» **WHAT YOU HAVE TO DO**
Copy each line from the records below in which the word "đồng" is found.
-*-
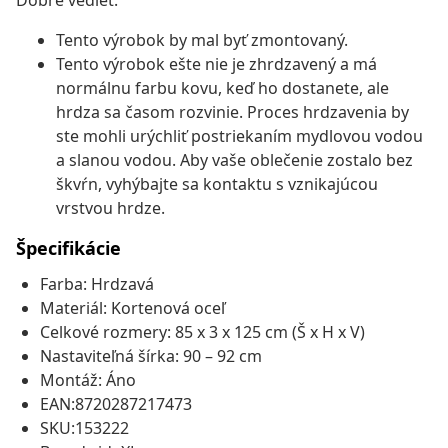
Dobre vedieť:
Tento výrobok by mal byť zmontovaný.
Tento výrobok ešte nie je zhrdzavený a má
normálnu farbu kovu, keď ho dostanete, ale
hrdza sa časom rozvinie. Proces hrdzavenia by
ste mohli urýchliť postriekaním mydlovou vodou
a slanou vodou. Aby vaše oblečenie zostalo bez
škvŕn, vyhýbajte sa kontaktu s vznikajúcou
vrstvou hrdze.
Špecifikácie
Farba: Hrdzavá
Materiál: Kortenová oceľ
Celkové rozmery: 85 x 3 x 125 cm (Š x H x V)
Nastaviteľná šírka: 90 – 92 cm
Montáž: Áno
EAN:8720287217473
SKU:153222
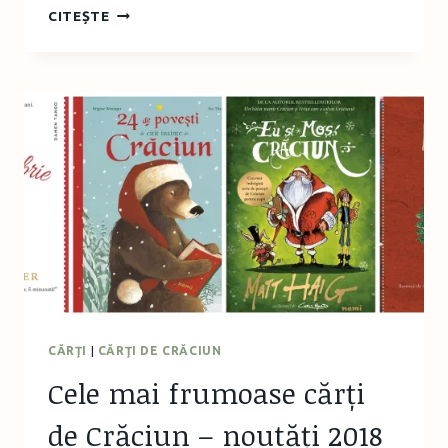
CASA
CITEȘTE
DE
IARNĂ:
O
POVESTE
PALPITANTĂ
CU
MISTERE
ȘI
ANAGRAME
CĂRŢI
|
CĂRŢI DE CRĂCIUN
Cele mai frumoase cărți
de Crăciun – noutăți 2018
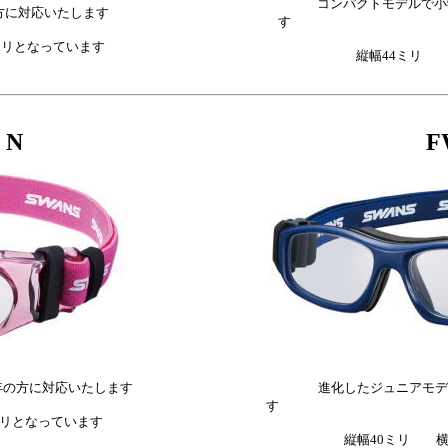
コンパクトモデルで小学
対応いたします
す
となっています
縦幅44ミリ 横幅1
N
FW-
の方に対応いたします
進化したジュニアモデルで
す
となっています
縦幅40ミリ 横幅12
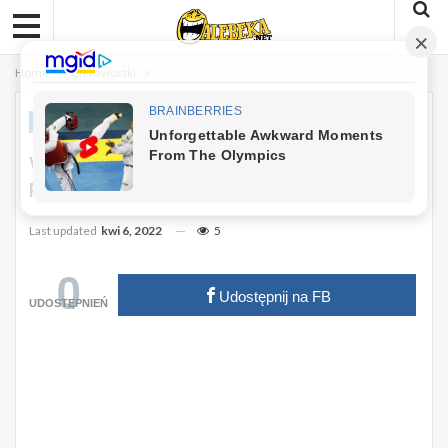
Home
Ciekawostki
CIEKAWOSTKI
Wąchanie Rozmarynu Poprawia
Pamięć Nawet O 75%.
Last updated
kwi 6, 2022
5
0
Udostępnij na FB
UDOSTĘPNIEŃ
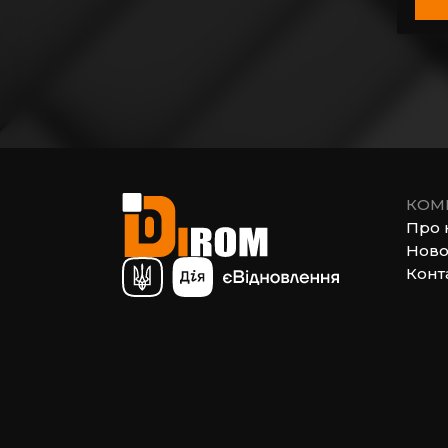
КОМ
Про 
Ново
Конт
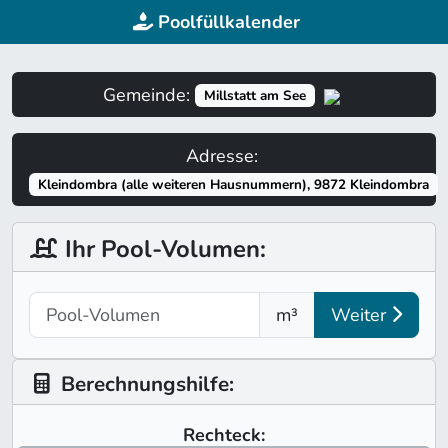
Poolfüllkalender
Gemeinde:
Millstatt am See
Adresse:
Kleindombra (alle weiteren Hausnummern), 9872 Kleindombra
Ihr Pool-Volumen:
m³
Weiter
Berechnungshilfe:
Rechteck:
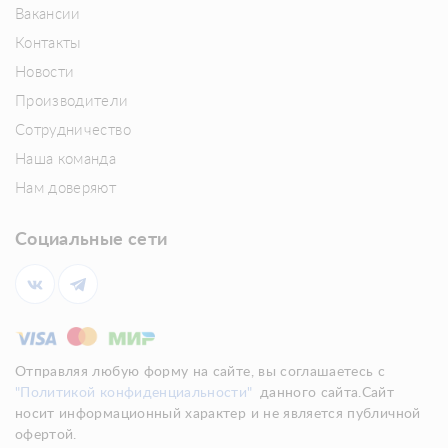
Вакансии
Контакты
Новости
Производители
Сотрудничество
Наша команда
Нам доверяют
Социальные сети
Отправляя любую форму на сайте, вы соглашаетесь с
"Политикой конфиденциальности"
данного сайта.Сайт
носит информационный характер и не является публичной
офертой.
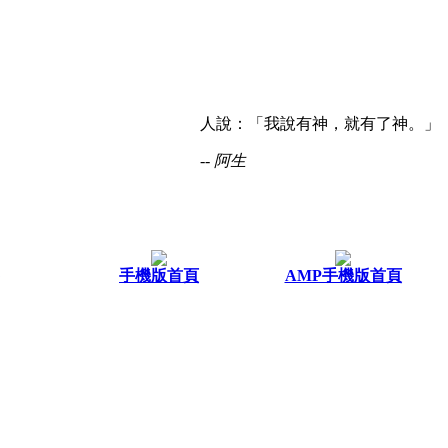
人說：「我說有神，就有了神。」
-- 阿生
手機版首頁
AMP手機版首頁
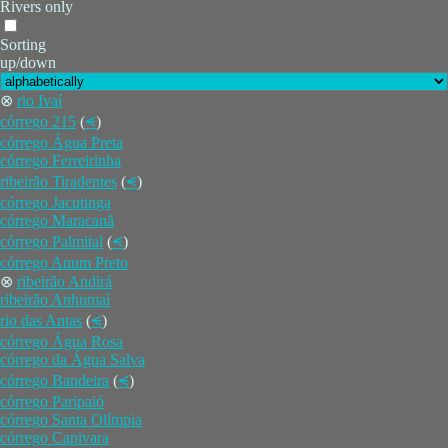
Rivers only
Sorting
up/down
⊗
rio Ivaí
córrego 215
(
⪪
)
córrego Água Preta
córrego Ferreirinha
ribeirão Tiradentes
(
⪪
)
córrego Jacutinga
córrego Maracanã
córrego Palmital
(
⪪
)
córrego Anum Preto
⊗
ribeirão Andirá
ribeirão Anhumaí
rio das Antas
(
⪪
)
córrego Água Rosa
córrego da Água Salva
córrego Bandeira
(
⪪
)
córrego Paripaió
córrego Santa Olímpia
córrego Capivara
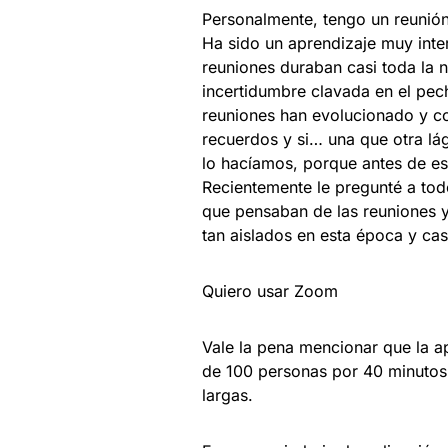
Personalmente, tengo un reunió
Ha sido un aprendizaje muy inte
reuniones duraban casi toda la 
incertidumbre clavada en el pec
reuniones han evolucionado y com
recuerdos y si… una que otra 
lo hacíamos, porque antes de es
Recientemente le pregunté a tod
que pensaban de las reuniones y
tan aislados en esta época y cas
Quiero usar Zoom
Vale la pena mencionar que la ap
de 100 personas por 40 minutos
largas.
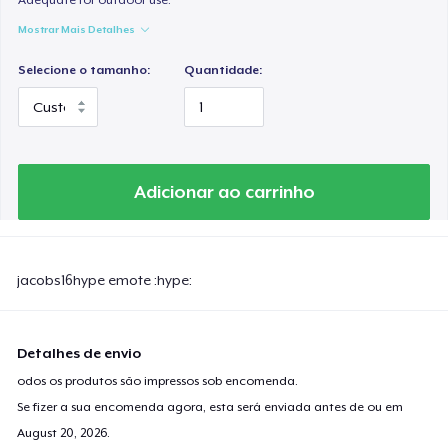
Mostrar Mais Detalhes
Selecione o tamanho:
Quantidade:
Adicionar ao carrinho
jacobs16hype emote :hype:
Detalhes de envio
odos os produtos são impressos sob encomenda.
Se fizer a sua encomenda agora, esta será enviada antes de ou em
August 20, 2026
.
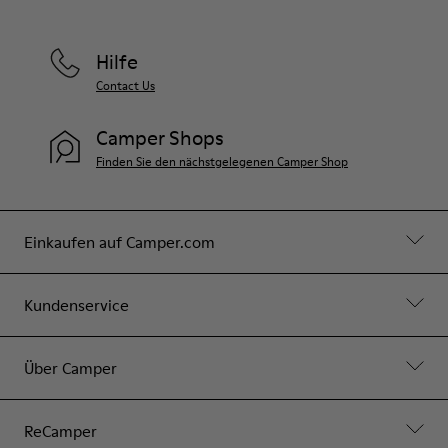
Hilfe
Contact Us
Camper Shops
Finden Sie den nächstgelegenen Camper Shop
Einkaufen auf Camper.com
Kundenservice
Über Camper
ReCamper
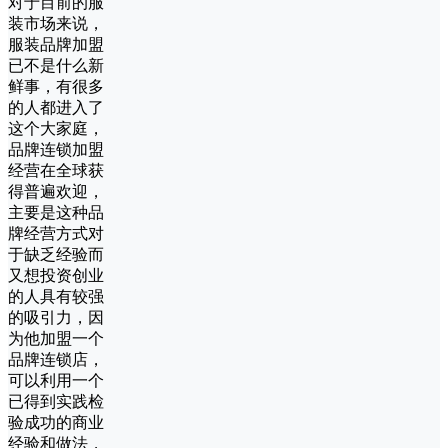
对于目前的服
装市场来说，
服装品牌加盟
已不是什么新
鲜事，有很多
的人都进入了
这个大家庭，
品牌连锁加盟
经营在全球获
得普遍欢迎，
主要是这种品
牌经营方式对
于缺乏经验而
又想投资创业
的人具有较强
的吸引力，因
为他加盟一个
品牌连锁店，
可以利用一个
已得到实践检
验成功的商业
经验和做法，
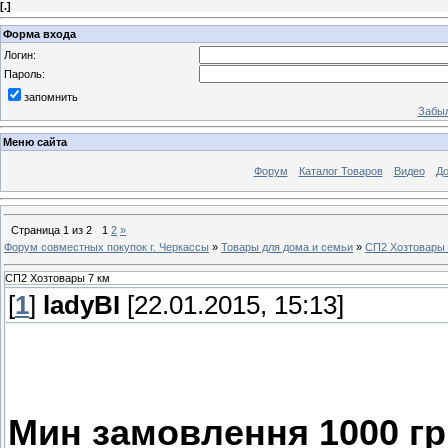
[
.
]
Форма входа
Логин:
Пароль:
запомнить
Забыл
Меню сайта
Форум
Каталог Товаров
Видео
До
Страница
1
из
2
1
2
»
Форум совместных покупок г. Черкассы
»
Товары для дома и семьи
»
СП2 Хозтовары 
СП2 Хозтовары 7 км
[
1
]
ladyBI
[22.01.2015, 15:13]
Мин замовлення 1000 гр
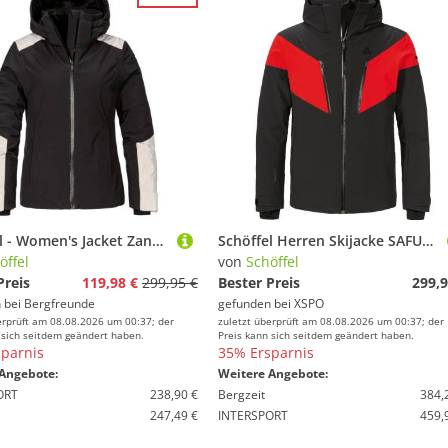
Schöffel - Women's Jacket Zandwel - Skijacke Gr 44 schwarz
Schöffel Herren Skijacke SAFUNA black
öffel
von
Schöffel
Preis
119,98 €
299,95 €
Bester Preis
299,9
 bei
Bergfreunde
gefunden bei
XSPO
erprüft am 08.08.2026 um 00:37; der
zuletzt überprüft am 08.08.2026 um 00:37; der
 sich seitdem geändert haben.
Preis kann sich seitdem geändert haben.
parnis
35% Ersparnis
Angebote:
Weitere Angebote:
ORT
238,90 €
Bergzeit
384,
247,49 €
INTERSPORT
459,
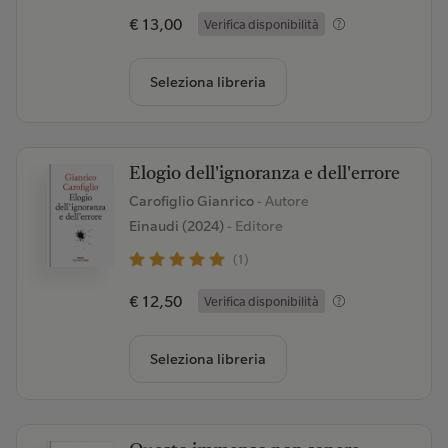
€ 13,00
Verifica disponibilità
Seleziona libreria
Elogio dell'ignoranza e dell'errore
Carofiglio Gianrico
- Autore
Einaudi (2024)
- Editore
(1)
€ 12,50
Verifica disponibilità
Seleziona libreria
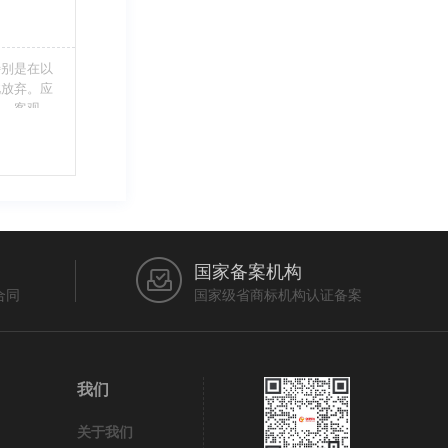
特别是在以
此放弃。应
当、客观，
的维护自身
审查员作出
在法律上充
国家备案机构
合同
国家级省商标机构认证备案
我们
关于我们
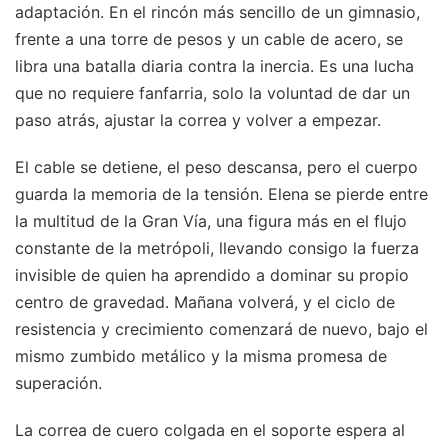
adaptación. En el rincón más sencillo de un gimnasio,
frente a una torre de pesos y un cable de acero, se
libra una batalla diaria contra la inercia. Es una lucha
que no requiere fanfarria, solo la voluntad de dar un
paso atrás, ajustar la correa y volver a empezar.
El cable se detiene, el peso descansa, pero el cuerpo
guarda la memoria de la tensión. Elena se pierde entre
la multitud de la Gran Vía, una figura más en el flujo
constante de la metrópoli, llevando consigo la fuerza
invisible de quien ha aprendido a dominar su propio
centro de gravedad. Mañana volverá, y el ciclo de
resistencia y crecimiento comenzará de nuevo, bajo el
mismo zumbido metálico y la misma promesa de
superación.
La correa de cuero colgada en el soporte espera al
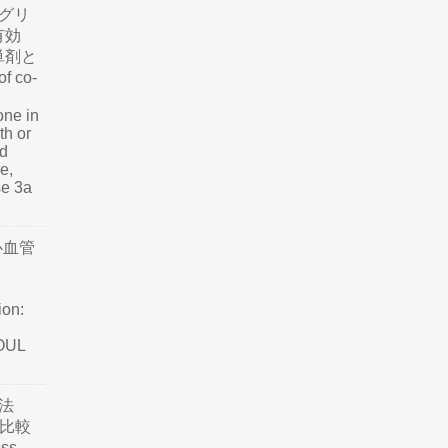
グリ
有効
単剤と
f co-
one in
th or
nd
e,
se 3a
心血管
ion:
SOUL
法
て比較
ss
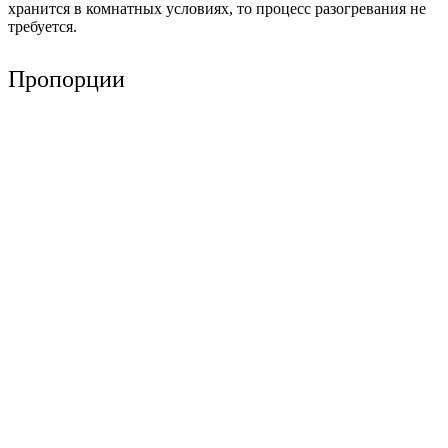
хранится в комнатных условиях, то процесс разогревания не
требуется.
Пропорции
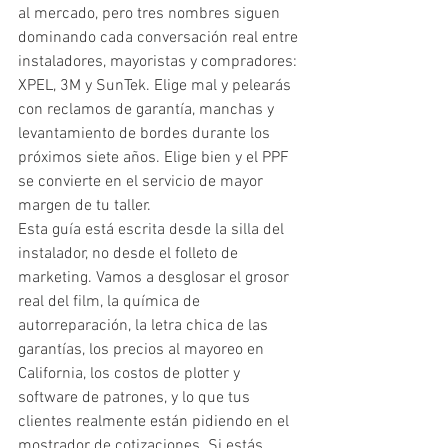
al mercado, pero tres nombres siguen 
dominando cada conversación real entre 
instaladores, mayoristas y compradores: 
XPEL, 3M y SunTek. Elige mal y pelearás 
con reclamos de garantía, manchas y 
levantamiento de bordes durante los 
próximos siete años. Elige bien y el PPF 
se convierte en el servicio de mayor 
margen de tu taller.
Esta guía está escrita desde la silla del 
instalador, no desde el folleto de 
marketing. Vamos a desglosar el grosor 
real del film, la química de 
autorreparación, la letra chica de las 
garantías, los precios al mayoreo en 
California, los costos de plotter y 
software de patrones, y lo que tus 
clientes realmente están pidiendo en el 
mostrador de cotizaciones. Si estás 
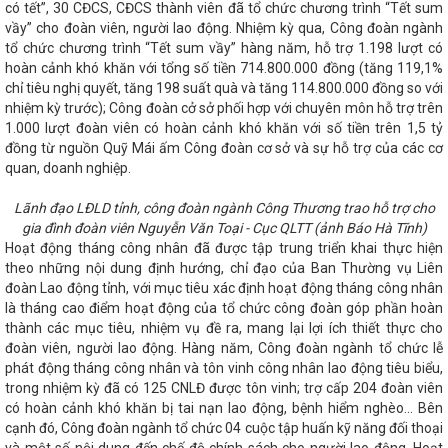
Trung – Tây Nguyên tổ chức tại thành phố Đà Nẵng
Lãnh
có tết”, 30 CĐCS, CĐCS thành viên đã tổ chức chương trình “Tết sum
 TNHH Công nghệ bảo vệ môi trường Hồ Nam Tengchi
Tổ
vầy” cho đoàn viên, người lao động. Nhiệm kỳ qua, Công đoàn ngành
i chào mừng chào mừng Đại hội Công đoàn các cấp
Hội
tổ chức chương trình “Tết sum vầy” hàng năm, hỗ trợ 1.198 lượt có
 phát triển năng lượng hydrogen của Việt Nam đến năm 2030, tầm
hoàn cảnh khó khăn với tổng số tiền 714.800.000 đồng (tăng 119,1%
ng Bí thư, Chủ tịch nước Tô Lâm gặp Tổng thống Hoa Kỳ Joe
chỉ tiêu nghị quyết, tăng 198 suất quà và tăng 114.800.000 đồng so với
 GIẢI PHÁP PHÁT TRIỂN CÔNG NGHIỆP CHẾ BIẾN GỖ TRÊN ĐỊA
nhiệm kỳ trước); Công đoàn cở sở phối hợp với chuyên môn hỗ trợ trên
g điện về việc đảm bảo vận hành an toàn, ổn định các nhà máy
1.000 lượt đoàn viên có hoàn cảnh khó khăn với số tiền trên 1,5 tỷ
Lý do dừng trình đề án sắp xếp huyện, xã theo quy định cũ
đồng từ nguồn Quỹ Mái ấm Công đoàn cơ sở và sự hỗ trợ của các cơ
ỳ họp thứ 5, Quốc hội khóa XV
TỔ CÔNG TÁC BỘ CÔNG
 CÔNG THƯƠNG TỈNH HÀ TĨNH
Lễ ký kết Bản ghi nhớ hợp tác
quan, doanh nghiệp.
giữa Ủy ban Cạnh tranh Quốc gia và Đại sứ quán Liên hiệp Vương
Diễn tập ứng phó sự cố hóa chất năm 2025 tại nhà máy nhiệt
Lãnh đạo LĐLD tỉnh, công đoàn ngành Công Thương trao hỗ trợ cho
 TNHH Nhiệt điện Vũng Áng II
Nữ đoàn viên, người lao động
gia đình đoàn viên Nguyễn Văn Toại - Cục QLTT (ảnh Báo Hà Tĩnh)
 tích cực hưởng ứng “Tuần lễ Áo dài” năm 2024
Phát triển
Hoạt động tháng công nhân đã được tập trung triển khai thực hiện
 khí Việt Nam gắn với sản xuất, lắp ráp ô tô trong nước, phát
theo những nội dung định hướng, chỉ đạo của Ban Thường vụ Liên
Việt Nam
Bộ trưởng Nguyễn Hồng Diên giải trình, làm rõ các
đoàn Lao động tỉnh, với mục tiêu xác định hoạt động tháng công nhân
an tâm về phát triển năng lượng tái tạo
CĐN Công Thương:
là tháng cao điểm hoạt động của tổ chức công đoàn góp phần hoàn
kiểm tra Công đoàn cơ sở năm 2024
Đoàn công tác LĐLĐ
thành các mục tiêu, nhiệm vụ đề ra, mang lại lợi ích thiết thực cho
 Thương về công tác chuẩn bị đại hội nhiệm kỳ 2023-2028
 chức Chào cờ - triển khai công tác tháng 3 năm 2024
Nhà
đoàn viên, người lao động. Hàng năm, Công đoàn ngành tổ chức lễ
tiếp nhận những tấn than đầu tiên
Giải pháp quản lý nhà
phát động tháng công nhân và tôn vinh công nhân lao động tiêu biểu,
iều kiện thực hiện chính quyền địa phương 02 cấp trên địa bàn
trong nhiệm kỳ đã có 125 CNLĐ được tôn vinh; trợ cấp 204 đoàn viên
ập huấn tuyên truyền Cuộc vận động “Người Việt Nam ưu tiên
có hoàn cảnh khó khăn bị tai nạn lao động, bệnh hiểm nghèo... Bên
uyện Nghi Xuân năm 2023
Hà Tĩnh có 2 dự án quan trọng
cạnh đó, Công đoàn ngành tổ chức 04 cuộc tập huấn kỹ năng đối thoại
h năng lượng
Hà Tĩnh với “Chiến dịch Quang Trung”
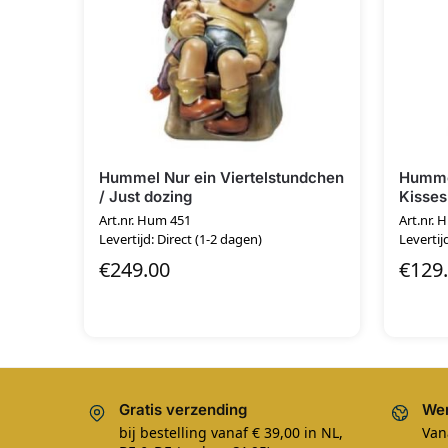
Hummel Nur ein Viertelstundchen
Hummel
/ Just dozing
Kisses
Art.nr. Hum 451
Art.nr.
Levertijd: Direct (1-2 dagen)
Levertij
€
249.00
€
129
Gratis verzending
Wer
bij bestelling vanaf € 39,00 in NL,
Van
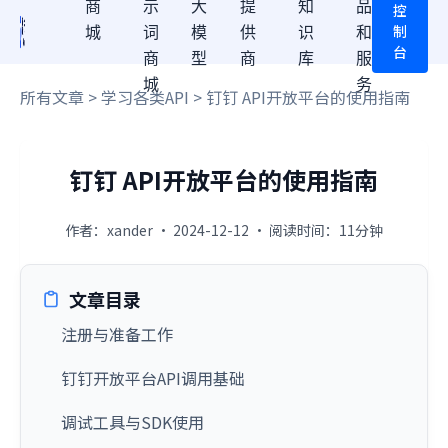
商
示
大
提
知
品
控
制
城
词
模
供
识
和
台
商
型
商
库
服
城
务
所有文章
>
学习各类API
> 钉钉 API开放平台的使用指南
钉钉 API开放平台的使用指南
作者：xander · 2024-12-12 · 阅读时间：11分钟
文章目录
注册与准备工作
钉钉开放平台API调用基础
调试工具与SDK使用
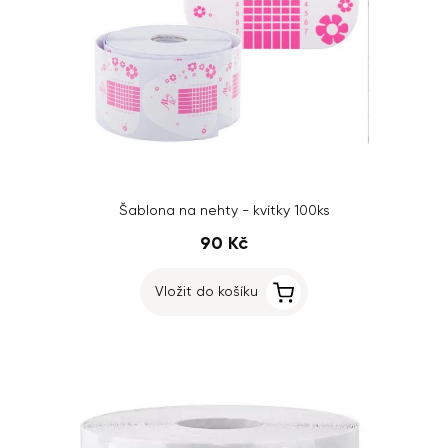
Šablona na nehty - kvítky 100ks
90 Kč
Vložit do košíku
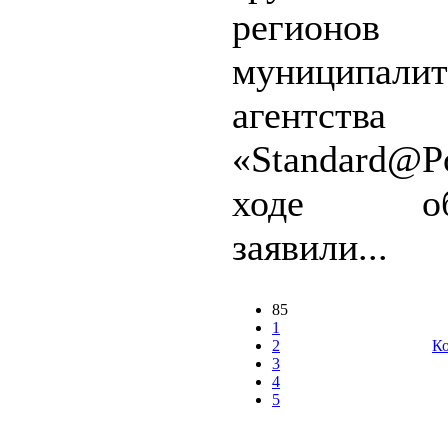
регио
муниципалит
агентства
«Standard@
ходе обс
заявили...
85
1
2
Ко
3
4
5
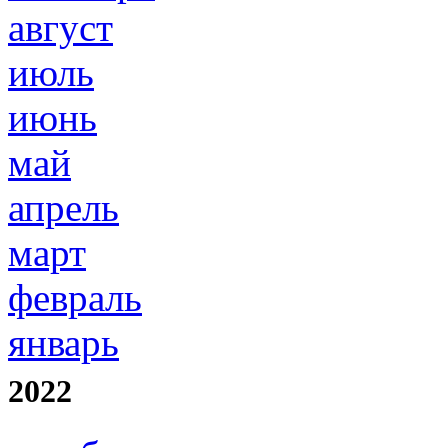
август
июль
июнь
май
апрель
март
февраль
январь
2022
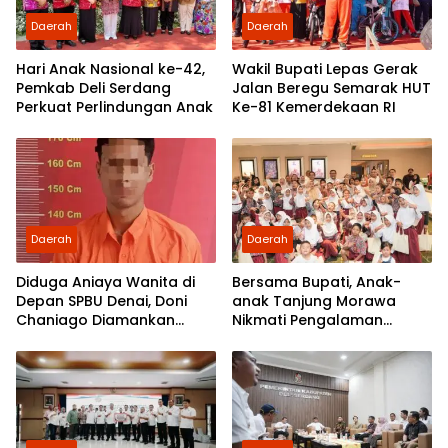
Daerah
Daerah
Hari Anak Nasional ke-42,
Wakil Bupati Lepas Gerak
Pemkab Deli Serdang
Jalan Beregu Semarak HUT
Perkuat Perlindungan Anak
Ke-81 Kemerdekaan RI
Daerah
Daerah
Diduga Aniaya Wanita di
Bersama Bupati, Anak-
Depan SPBU Denai, Doni
anak Tanjung Morawa
Chaniago Diamankan
Nikmati Pengalaman
Polsek Medan Area
Pertama Nobar di Bioskop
-*-
» **SOLVED PROBLEM**
hoàn cảnh khó khăn với tổng số tiền 714.800.000 đồng (tăng 119,1%
chỉ tiêu nghị quyết, tăng 198 suất quà và tăng 114.800.000 đồng so với
đồng từ nguồn Quỹ Mái ấm Công đoàn cơ sở và sự hỗ trợ của các cơ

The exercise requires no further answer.